What You Don’t Know Can Cost You
- brooke4834
- Sep 12, 2023
- 3 min read
Updated: Sep 25, 2023
When I was in-house counsel, people would ask me what kept me up at night and my answer was, ‘not knowing what I don’t know.’ This was particularly true when I’d start a new job in an industry where I didn’t have deep experience, or taking a company into a country that I hadn’t before.
Ever hear of escheating, dealer protection, money transmission? Exactly.
And it’s not just areas of the law that are not on your radar. Companies are constantly caught by surprise by laws both new (CVAA/CVTA) and old (VPPA) that are not ancillary to the business, but apply directly to it. I remember reading about the CVAA - which requires accessibility compliance by communication tools (among other things) - when it was first passed into law and thinking, “my job will never get boring!” I brought the new law to my client, a B2B technology company that provided communication tools to its B2C customers. They quickly built the accessibility requirements into its offering and used it as a selling point because they were able to comply well before its competition. Accessibility isn't just important for those who need it, it's a topic of many, many lawsuits. We benefited from knowing the law; our competition lost business because they did not.
Ignorance is not bliss. Nor is it a defense. Missing these legal landmines can be costly and I am not just referring to the fines, although those can be quite high. Failing to take into account all areas that affect your business can result in product re-builds, tax audits, and lower valuations. You know that old adage, ‘a stitch in time saves nine’? Your engineers may have that in their minds as they are spending countless hours fixing a feature for the oh-so-sexy compliance requirements.

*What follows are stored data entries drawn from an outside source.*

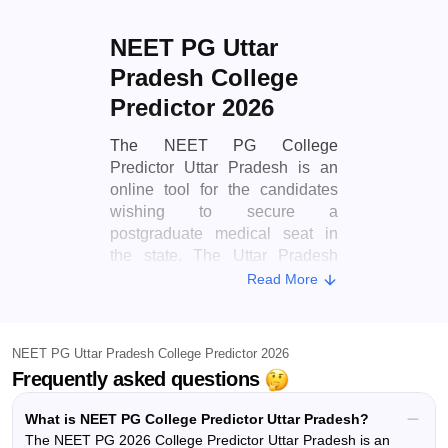
NEET PG Uttar
Pradesh College
Predictor 2026
The NEET PG College
Predictor Uttar Pradesh is an
online tool for the candidates
wishing to secure a
postgraduate medical seat in
the state. The Uttar Pradesh
NEET PG 2026 College
Read More
Predictor uses advanced
algorithms and historical data to
estimate the chances of
NEET PG Uttar Pradesh College Predictor 2026
admission into MD, MS and
Frequently asked questions
Diploma courses across the
state. The Uttar Pradesh NEET
What is NEET PG College Predictor Uttar Pradesh?
PG College Predictor 2026
The NEET PG 2026 College Predictor Uttar Pradesh is an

Tax provides many cautionary tales. Tax laws are incredibly complicated and they exist at every level – local, state, federal, international. Failing to comply with tax laws can be hugely expensive. Take for example two technology companies that have SaaS platforms, each based in New York selling its services in to customers in New York. Company A uses its technology to give its customers the ability to sell their products. Company A is paid based on the volume of products sold and not for access to its SaaS platform. Company B bases its sales on the number of users (or seats). Both use “license” language in their agreements. One even calls its agreement a EULA. New York’s taxing authority has the following logic:
SaaS = Software
Software = downloadable software
Downloadable software = tangible personal property
The sale of tangible personal property is taxable in New York
Neither company charged tax to its customers, nor made any sales tax filings in New York. Both have a problem if New York comes knocking. Even if Company A did not need to collect and remit sales tax, because of the license language and calling itself a SaaS provider, it has a years-long fight with New York. This means very expense (but well worth the $$!!) Tax Counsel and costly hours by the Finance and Legal teams. And when the CEO is told the potential outcome, the price she pays is sleepless nights. What about Company B? Good luck trying to collect sales tax from clients for the past 6 (or 10 or 20?!) years…. That expensive Tax Counsel also needs to negotiate down the fines, penalties and interest (not just the tax bill itself). The cost is likely in the multiple millions.
As a SaaS company, would you know that you were selling tangible personal property in New York? And you do not need to be a New York-based company for this to apply to you. Even if New York has not knocked on your door, when trying to sell your company the buyer’s tax lawyers will be combing through your dataroom and will insist on protection, perhaps in the form of a tax indemnity or holdback of a portion of the purchase price.
It should be noted that I am not a tax lawyer. The above is not legal advice. But these are more than cautionary tales.